As memórias de Derly Moreira Chaloub: o pai, a política e a vida social - 7 de outubro.

terça-feira, 11 de janeiro de 2011

Derly Moreira Chaloub nasceu em 1921 e tinha doze anos quando veio residir em Nova Friburgo. Sua família é originária de Conceição de Macabu. Seu pai foi um dos médicos mais cultuados na história de Nova Friburgo: dr. Dermeval Barbosa Moreira. Falecido em 6 de maio de 1974, aos 74 anos, seu funeral ilustra bem a consideração que gozava junto às classes populares onde concorreram milhares de pessoas. Quando se encontrava na agonia de seus últimos momentos de vida, o povo se aglomerou na Praça Paissandu, em frente ao hospital onde ele se encontrava internado.

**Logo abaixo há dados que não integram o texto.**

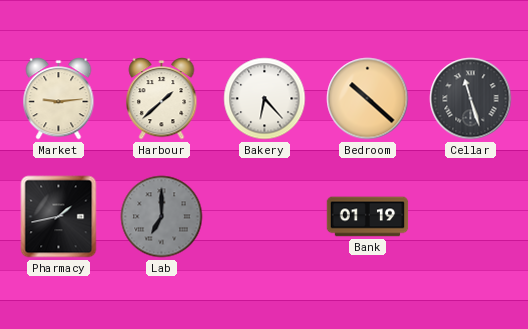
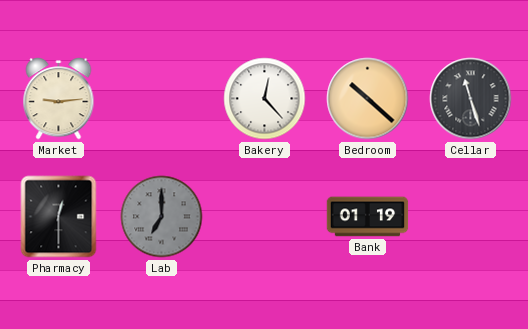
Harbour: 1:38 -> none
Bakery: 6:23 -> 12:23
Pharmacy: 1:43 -> 12:30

Sob pressão da população, Derly autorizou, mesmo sofrendo com a agonia de seu pai, que cada popular passasse, um a um, em frente à porta do quarto do dr. Dermeval para a derradeira despedida. No préstito fúnebre, as enfermeiras foram todas de branco com uma rosa vermelha à mão. Moças jogavam pétalas de rosa sobre o caixão. Muitos até imaginam que dr. Dermeval exerceu um cargo de vereador ou prefeito no município, mas ele nunca se imiscuiu na política local. Foi o último daquela cepa de médicos que misturava a profissão com o sacerdócio, pois tinha um local e horário para atender gratuitamente aos pobres, uma prática muito comum entre os médicos até o primeiro quartel do século XX. Daí a sua popularidade e ser considerado o “pai dos pobres”.

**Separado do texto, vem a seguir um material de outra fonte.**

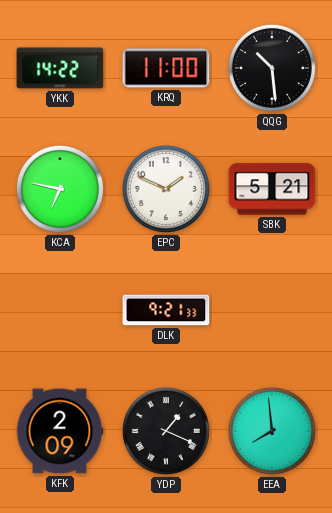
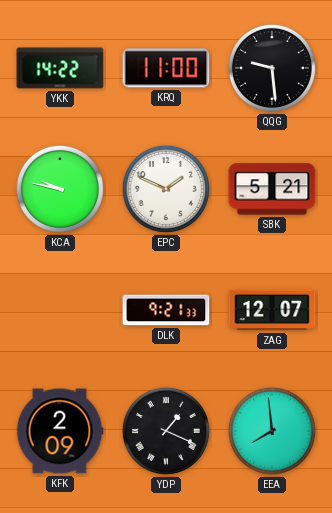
QQG: 10:29 -> 9:29
KCA: 6:47 -> 9:47
ZAG: none -> 12:07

Poucos sabem, mas quem construiu o prédio que abriga a UERJ foi o dr. Dermeval, juntamente com o seu cunhado, edificando no local, conhecido por Cascata, o Hotel Cassino. No entanto, como o jogo foi proibido no governo Dutra, o prédio virou um elefante branco. Dr. Dermeval então negociou com médicos tisiologistas do Rio de Janeiro para abrigar no Hotel Cassino mais um sanatório para tuberculosos na cidade. Augusto Spinelli, que era vereador, mobilizou a população contra essa venda, posto que Nova Friburgo iria se transformar em uma “cidade sanatório”. Encetou-se então negociações com a Fundação Getúlio Vargas e o prédio acabou virando um estabelecimento de ensino.

Derly Chaloub não tem boas recordações da política. Seu irmão Vanor foi deposto no regime militar acusado de ser comunista. Recorda-se de uma noite em que a diretora da telefônica, que gostava muito do dr. Dermeval, foi a sua residência e relatou que ouvira uma ligação de uma pessoa importante do gabinete do dr. Vanor ligar para a Marinha, no Rio de Janeiro, acusando o seu irmão de comunista. Foi ela quem recebeu a denúncia. Era tarde da noite, e não quis incomodar seu pai, mas no dia seguinte, narrou-lhe o fato. Dr. Dermeval foi juntamente com o seu filho, o então prefeito Vanor, ao Sanatório Naval para esclarecerem os fatos e aquela denúncia. Mas as denúncias continuaram e seu irmão perdeu o mandato de prefeito manu militaris.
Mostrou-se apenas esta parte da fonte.